Initializing an Immutable Field with Magic: The "Fake Placement New" Technique

FeepingCreature feepingcreature at gmail.com
Fri Jul 26 11:14:02 UTC 2019


On Friday, 26 July 2019 at 10:53:32 UTC, ag0aep6g wrote:
> My point is that you can't do either. You can't mutate 
> immutable data. Doesn't matter whether you try it with a `cast` 
> or with `__ctor`. Both ways are not allowed.

Sure you can. Look at the link, you're doing it :)

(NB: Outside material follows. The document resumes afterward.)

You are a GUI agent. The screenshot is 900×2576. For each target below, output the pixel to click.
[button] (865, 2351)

More specific, immutable is kind of awkward. You have to 
differentiate between immutable types and immutable memory. Those 
are *often* the same, but not always.

The thing you cannot do is mutate memory that was *allocated* 
immutable - ie. that came out of new T or T() where T was marked 
immutable, or had immutable fields. But that doesn't happen with 
immutable fields inside a union, because unions screen off all 
that stuff; they can't not, because immutable fields and mutable 
fields may freely overlap. So instead of forbidding 
mutable-immutable overlap in unions, the language basically just 
throws up its hands and goes "yeah, whatever."

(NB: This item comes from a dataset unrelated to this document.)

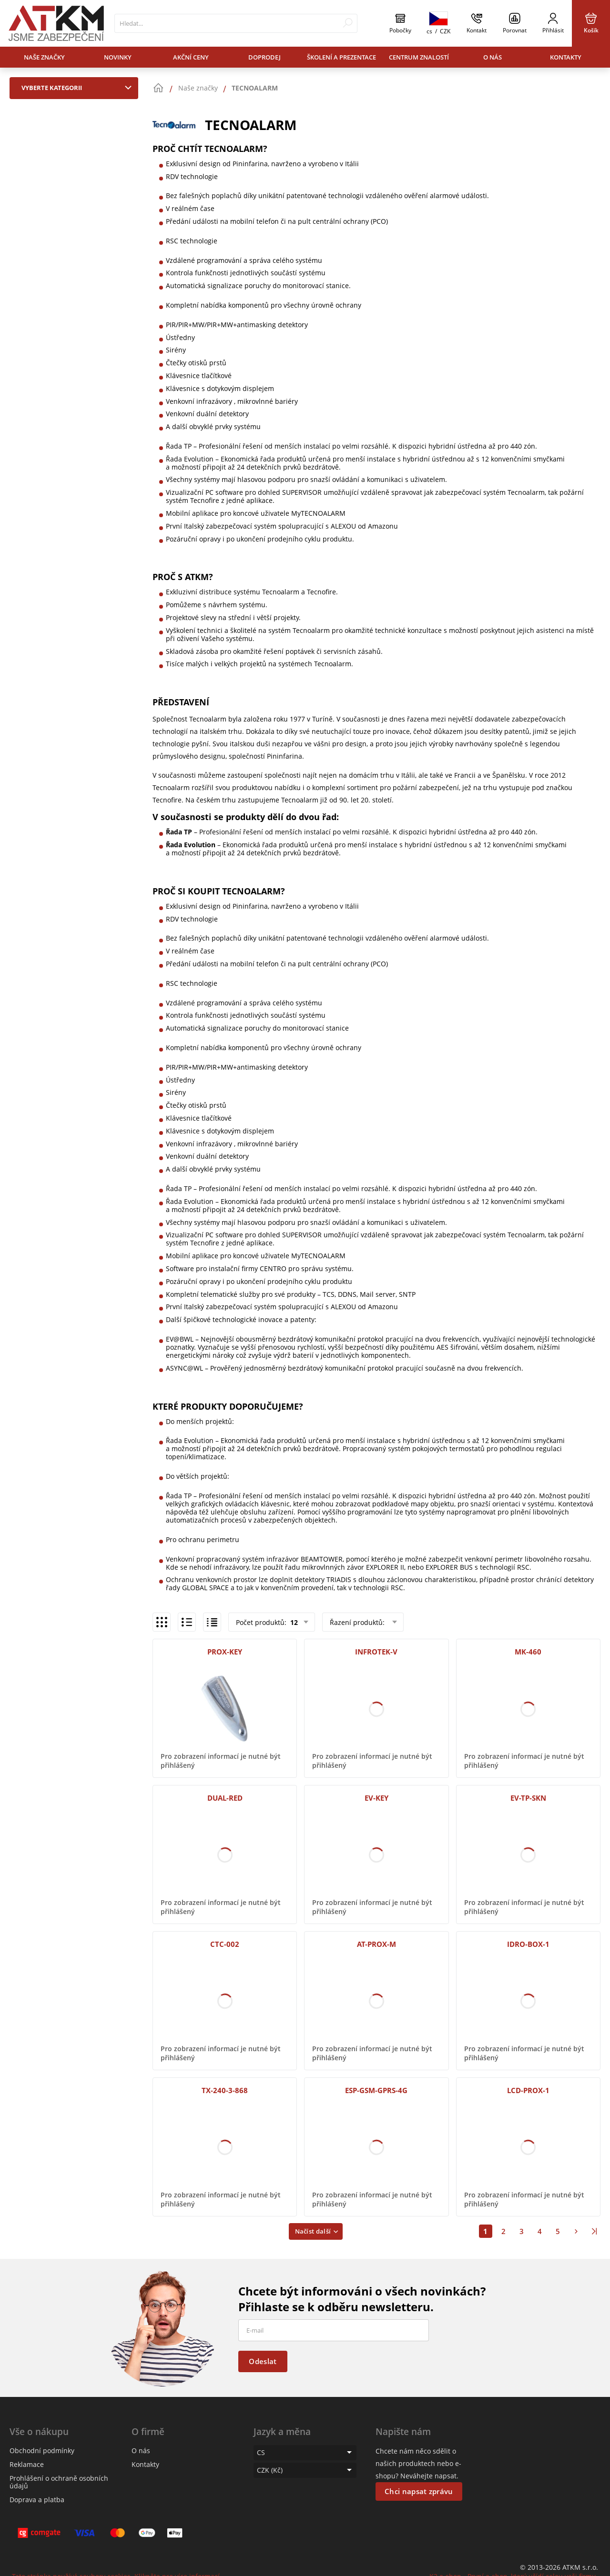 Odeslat (262, 2361)
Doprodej (264, 57)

So when you're switching a tagged union to an immutable member, 
you're not dealing with "immutable memory", you're, effectively, 
dealing with an uninitialized field. And you can always set an 
uninitialized field to a new value, whether it's immutable or 
not, because that's *how the constructor hack works in the first 
place*. If abusing a constructor like this was broken, the 
constructor would *itself* be broken.